The Rodriguez Saá family is well known in the Province of San Luis and can be traced to the nineteenth century and to descendants of the Federalist revolutionary Juan Saá, an important figure in the Argentine Civil Wars of the mid nineteenth century. His brother, Adolfo Rodríguez Saá, was governor of San Luis from 1983 until 2001, when he became interim President of Argentina, resigning after a week.
Born in San Luis, Rodriguez Saá completed his undergraduate studies at the University of Buenos Aires where he earned a Law degree in 1974, specializing in Constitutional Guarantees. He married María Antonia Salino, and they had three children; they were later divorced.
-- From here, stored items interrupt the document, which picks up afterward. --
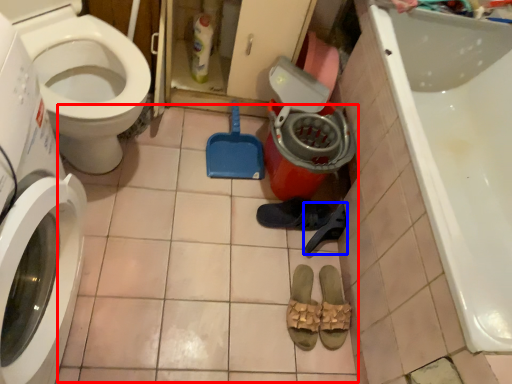 Question: Which object appears farthest to the camera in this image, tile (highlighted by a red box) or shoe (highlighted by a blue box)?

Choices:
 (A) tile
 (B) shoe

Answer: (B) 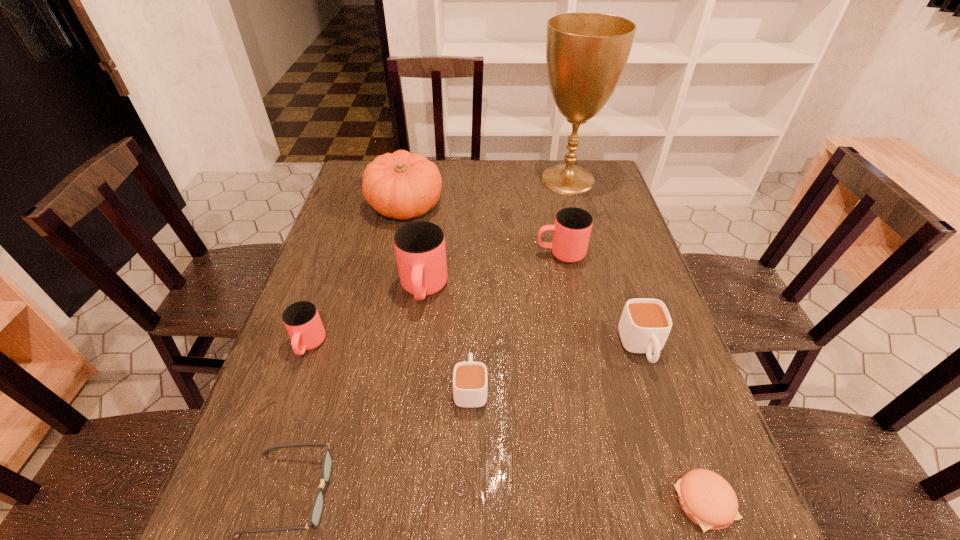 Find the location of `the fifth object from right to left`. the fifth object from right to left is located at coordinates (470, 384).

I want to click on the third cup from right to left, so click(x=470, y=384).

Find the location of a particular element. The height and width of the screenshot is (540, 960). gray spectacles is located at coordinates (x=317, y=507).

Find the location of a particular element. patty is located at coordinates (706, 498).

Where is `vacant region located 0.260m on the front of the trophy cup`? This screenshot has height=540, width=960. vacant region located 0.260m on the front of the trophy cup is located at coordinates [x=587, y=249].

Identify the location of free spot located on the back of the pumpkin. The image size is (960, 540). (412, 173).

At what (x,y) coordinates should I click in order to perform the action: click on free space located 0.200m on the handle side of the biggest pink cup. Please return your answer as a coordinate pair (x, y). The image size is (960, 540). Looking at the image, I should click on (411, 385).

This screenshot has width=960, height=540. I want to click on vacant region located on the handle side of the second smallest pink cup, so click(x=469, y=254).

I want to click on vacant region located 0.370m on the handle side of the second smallest pink cup, so click(x=407, y=254).

Find the location of a particular element. vacant position located on the handle side of the second smallest pink cup is located at coordinates (508, 254). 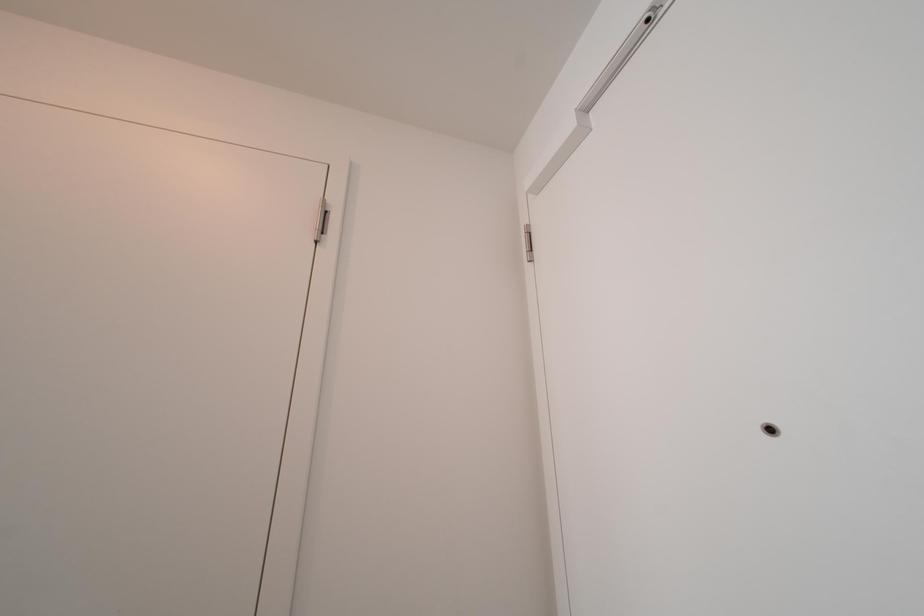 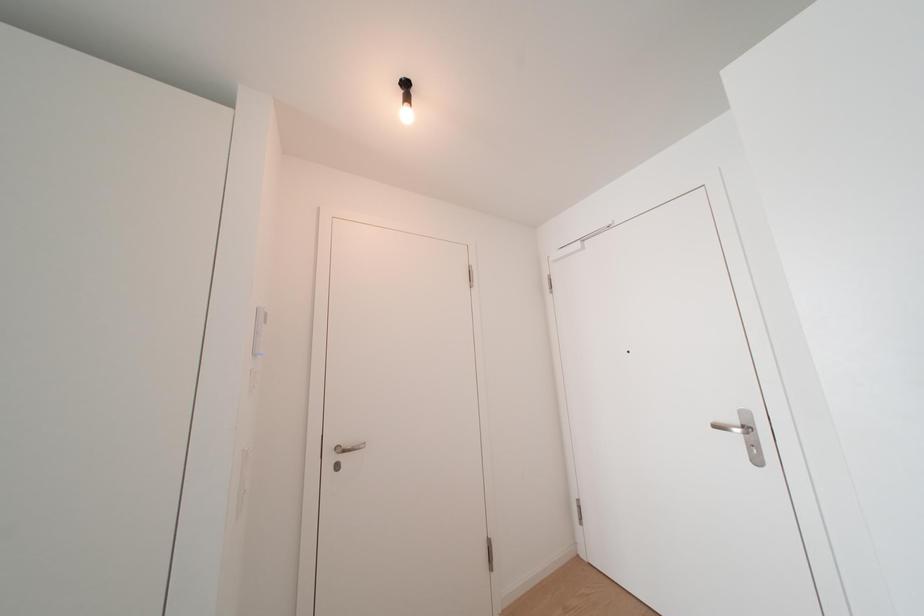 What movement of the cameraman would produce the second image?

The cameraman walked toward left, backward. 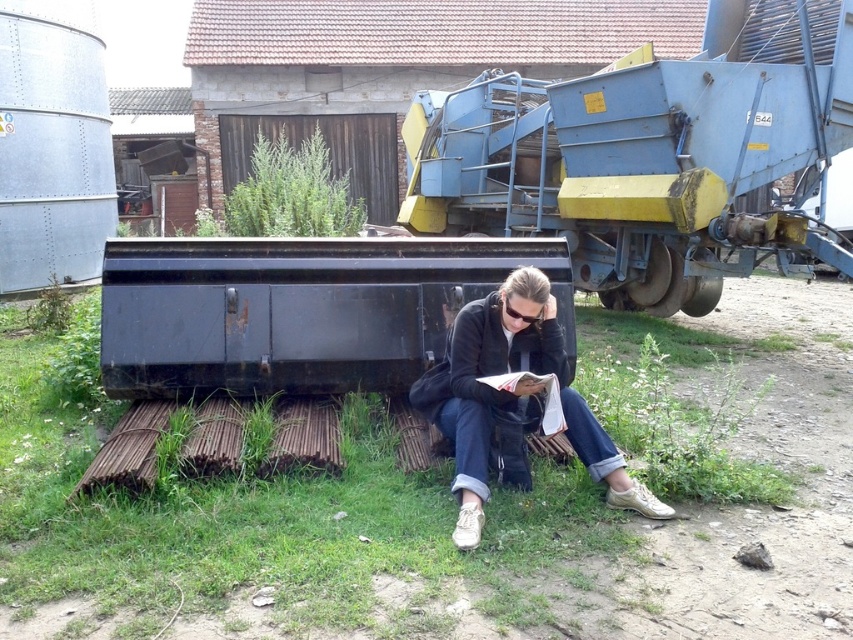 Question: Does green grass at lower center have a lesser width compared to denim jeans at lower center?

Choices:
 (A) no
 (B) yes

Answer: (B)

Question: Which point is closer to the camera taking this photo?

Choices:
 (A) (525, 337)
 (B) (683, 541)

Answer: (B)

Question: Which object appears farthest from the camera in this image?

Choices:
 (A) denim jeans at lower center
 (B) green grass at lower center

Answer: (B)

Question: Can you confirm if green grass at lower center is wider than denim jeans at lower center?

Choices:
 (A) no
 (B) yes

Answer: (A)

Question: Is green grass at lower center below denim jeans at lower center?

Choices:
 (A) no
 (B) yes

Answer: (B) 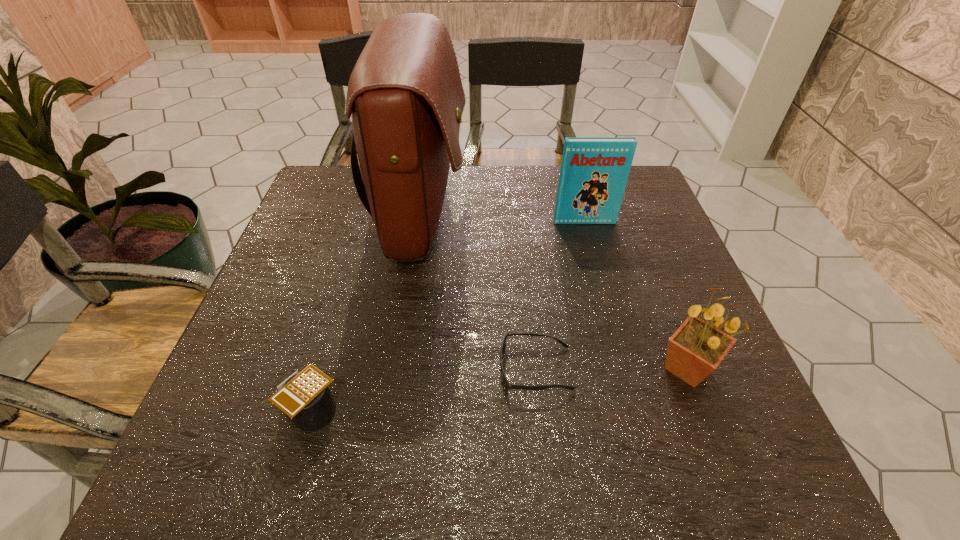 Locate an element on the screen. This screenshot has height=540, width=960. blank area at the near edge is located at coordinates (464, 470).

In the image, there is a desktop. Where is `vacant space at the left edge`? This screenshot has height=540, width=960. vacant space at the left edge is located at coordinates click(x=263, y=312).

You are a GUI agent. You are given a task and a screenshot of the screen. Output one action in this format:
    pyautogui.click(x=<x>, y=<y>)
    Task: Click on the blank space at the right edge
    The height and width of the screenshot is (540, 960).
    Given the screenshot: What is the action you would take?
    pyautogui.click(x=678, y=397)

I want to click on vacant point at the far left corner, so click(x=354, y=205).

Locate an element on the screen. This screenshot has width=960, height=540. free space at the far right corner of the desktop is located at coordinates (658, 206).

Where is `free spot between the calculator and the book`? This screenshot has height=540, width=960. free spot between the calculator and the book is located at coordinates (448, 317).

At what (x,y) coordinates should I click in order to perform the action: click on vacant area between the book and the fourth tallest object. Please return your answer as a coordinate pair (x, y). Looking at the image, I should click on (448, 317).

Where is `vacant space in between the sunglasses and the fourth tallest object`? vacant space in between the sunglasses and the fourth tallest object is located at coordinates (423, 390).

Locate an element on the screen. This screenshot has width=960, height=540. vacant region between the tallest object and the sunflower is located at coordinates (555, 293).

This screenshot has height=540, width=960. Identify the location of vacant space that is in between the third object from left to right and the satchel. (479, 293). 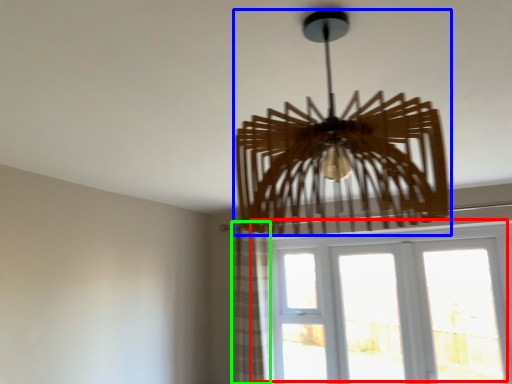 Question: Based on their relative distances, which object is nearer to window (highlighted by a red box)? Choose from lamp (highlighted by a blue box) and curtain (highlighted by a green box).

Choices:
 (A) lamp
 (B) curtain

Answer: (B) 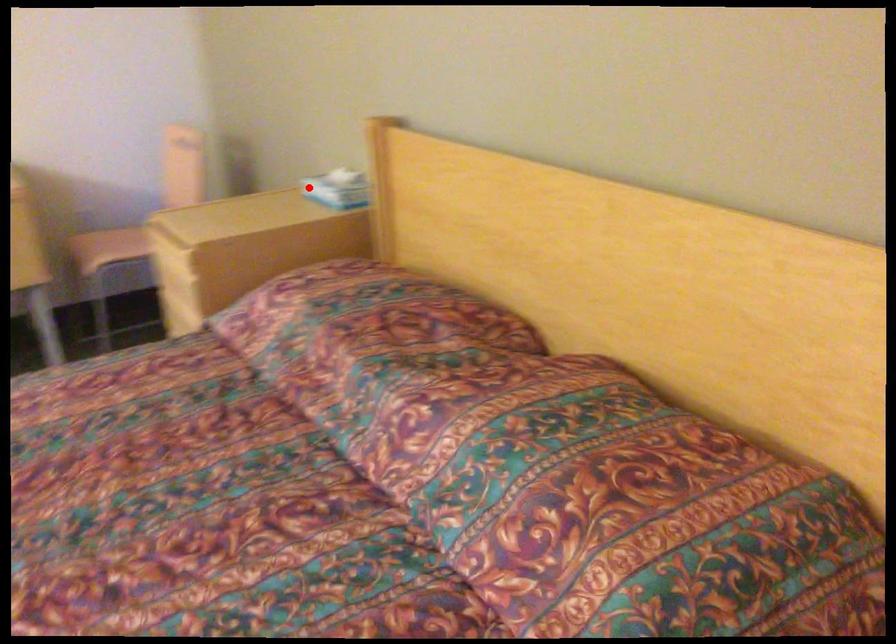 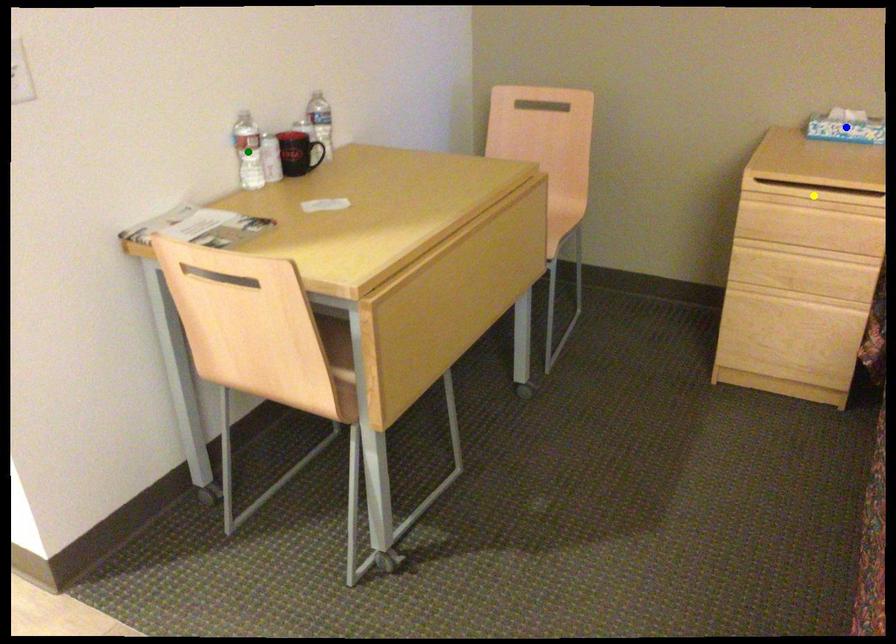 Question: I am providing you with two images of the same scene from different viewpoints. A red point is marked on the first image. You are given multiple points on the second image. Which point in image 2 represents the same 3d spot as the red point in image 1?

Choices:
 (A) green point
 (B) yellow point
 (C) blue point

Answer: (C) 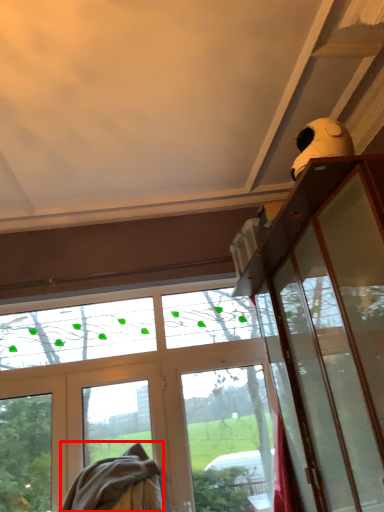 Question: From the image, what is the correct spatial relationship of blanket (annotated by the red box) in relation to screen door?

Choices:
 (A) left
 (B) right

Answer: (A) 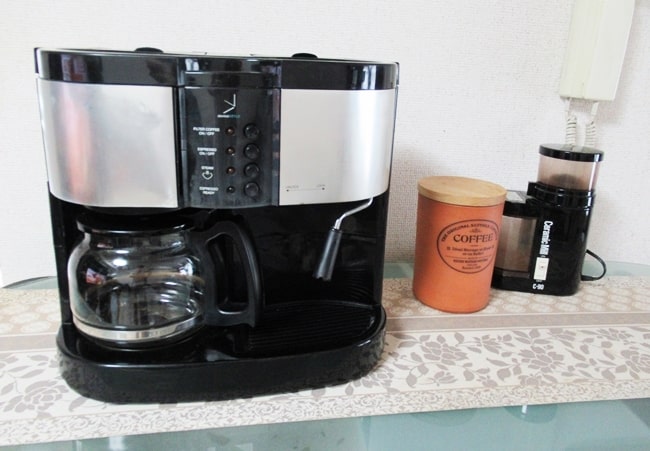 Find the location of a particular element. The width and height of the screenshot is (650, 451). espresso/coffee maker is located at coordinates (123, 152).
He was hired as a legal advisor to the CGT, the nation's largest trade union, in 1980. Between 1983 and 1994, he served as senator for the Province of San Luis. Serving this position in 1986, he voted against the Ley de Punto Final that established the suspension of legal proceedings against the perpetrators of illegal detentions, torture and murder during the military dictatorship. Between 1989 and 1993 he was President of the Justicialist caucus in the Argentine Senate. With presidential aspirations of his own, in October 1993 he voted against the government project to amend the National Constitution and allow the reelection of the then-President Carlos Menem, known as the "Pacto de Olivos". This has been linked to the kidnapping of his brother shortly afterwards. He resigned from his seat in December 1994.